Thursday 14 July 2016

(Satire) The casebook of Jonathan McIntosh: Hard-boiled Cultural Detective


This episode: The Gay Greek!


There are a million stories in the naked city. During peak tourist season that number might run as high as 1.5 million. I don't know the exact figure. Go look it up on Wikipedia.

New York in July: The ying and the yang of it, distilled to the hot-pink neon sign of a feminist bookshop reflecting in a cooling puddle of soy latte outside an artisan bakery. I watched from the second floor window as the wheel of a passing unicycle ploughed through the centre of the mirror image, scattering the dancing light to the edges like a shoal of gaily-coloured transexual fish evading the predatory lunge of a Great White cis-gendered shark.

Everything to the north of here was a safe space. Rows of apartment buildings dating back to the Taft presidency, fashioned from play-doh by the beaten-down male allies of a lesbian queefing circle. A fainting couch on every corner. An Olympic-size ball pit where they staged the water events in the 2012 oppression games. The bulls patrolled the area with boxes of kittens and puppies. Some mugg catcalls you in the street - well here's a baby cat for the boo boos on your feels.

Downtown, the ugly face of misogyny pressed itself obscenely against the soiled windows of the soul, like a man projecting his inadequacies onto a display of Barbie Dolls in a toy shop. I've seen things here that would make you turn around on the spot and drag your wheeled suitcase across country, back to your wholefood collective in San Francisco: Men sitting on public transport with their knees three inches apart. Boy scouts as young as eight, holding doors open for women old enough to be their mothers. Hell, some of those clucks might have even been their mothers.

I turned my face away from the Venetian blinds. The dame lounging on the opposite side of the dimly-lit office was wearing the shadows like a tarpaulin draped over a 1970s Volvo. She had a figure like a squat tumbler of water. In the battle of wills between my male gaze and her gams it wasn't clear which one would quit first.

Mr McIntosh, did you ever lose something?”

Sure toots, I've lost plenty.”

For instance...”

My former partner keeps my nads in a jar.”

She raised one painted-on eyebrow in an affected display of surprise. A real Mona Lisa this one.

And where does he keep the jar?”

He was a she, and that ain't a thing for a lady to be asking.”

Oh, I'm no lady.

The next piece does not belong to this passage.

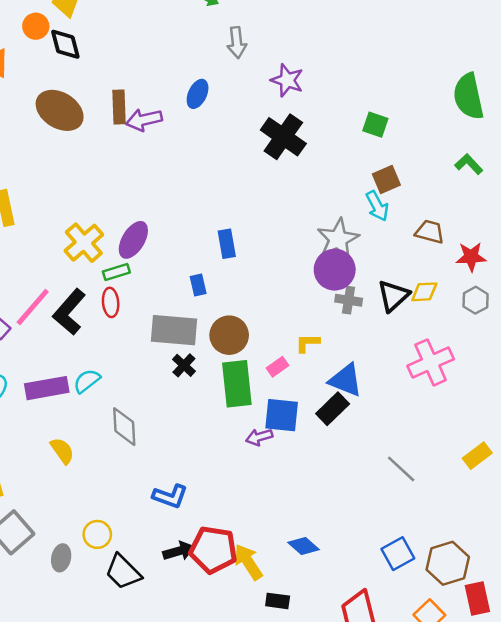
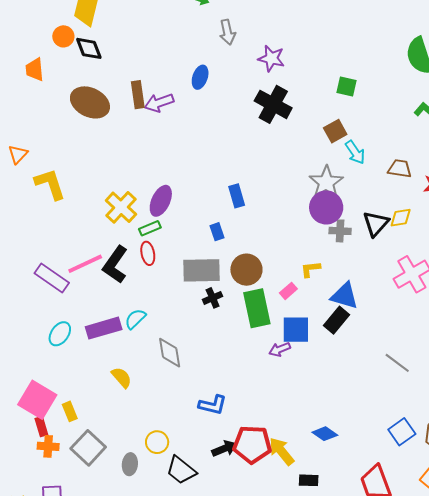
brown square: (386, 180) -> (335, 131), moved
pink line: (33, 307) -> (85, 264), turned 30
black cross: (184, 365) -> (213, 298), turned 30

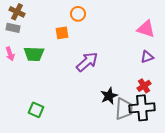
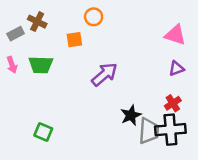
brown cross: (17, 12) -> (37, 22), moved
gray rectangle: (13, 28) -> (16, 34), turned -40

You'll realise that when you get to know me a little better... A lot better if you play your cards right.”

I never was very good at poker.”

And what is your game Mr McIntosh?”

Again with the raised eyebrow.

I've always enjoyed netball.”

You're a smart-mouthed little egg, ain't ya.”

You don't know the half of it doll-face.”

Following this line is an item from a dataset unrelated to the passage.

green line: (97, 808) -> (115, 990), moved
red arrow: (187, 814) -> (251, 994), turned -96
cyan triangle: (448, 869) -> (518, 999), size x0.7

Lost for words, she flung a photograph onto the desk. A good looking blonde. Dark glasses. Hawaiian shirt open at the neck.

My husband, Milo Yiannopoulos. I need you to find him.”

Sure, I knew Milo. Everybody did. The Greek gadfly. Owned a chain of Halal kebab restaurants back in blighty. A preening jasper in public but I'd seen the marriage certificates to Lena Dunham and Jessica Valenti. He played up the gay angle for the press, but behind closed doors Milo was straighter than the creases in Bill Clinton's pyjama bottoms on his wedding night.

When did he last make contact?”

He posted a selfie on Twitter half an hour ago. Then nothing. It's completely out of character... And there's another thing.”

She pulled something hairy from her handbag and tossed it in my direction. I had drawn my revolver and put three slugs into it before it landed on top of the photograph.

It's' his toupee. He left it behind... I'm worried that it might be Tay Tay – I hear that she collects men.”

I returned my gun to its shoulder holster. Standing by the window I prised apart two of the slats in the blind. On the street corner below, a man was spending the extra 23 cents he had made as a result of the gender pay gap on a cronut and a flavoured coffee with whipped cream on top. My father drank cappuccino's with unicorns drawn in the foam his entire life. Thank god that he didn't live to see this.

I'll take the case,” I said. “One hundred a day plus expenses. Five days in advance.”

I counted out five hundred dollars in notes and handed it to her.

I'll be touch miss...”

It's Harper. Randi Harper.”

After she was gone I sat for a while in the darkness watching the ice slowly dissolve in my beaker of apple juice. There were a million stories in the naked city and practically all of them were sexist. Now that I had agreed to take the case there were a million and one.


From across the street the cries of a white, cis-gendered male baby, who had failed to check his privilege, drowned out the voices of the oppressed.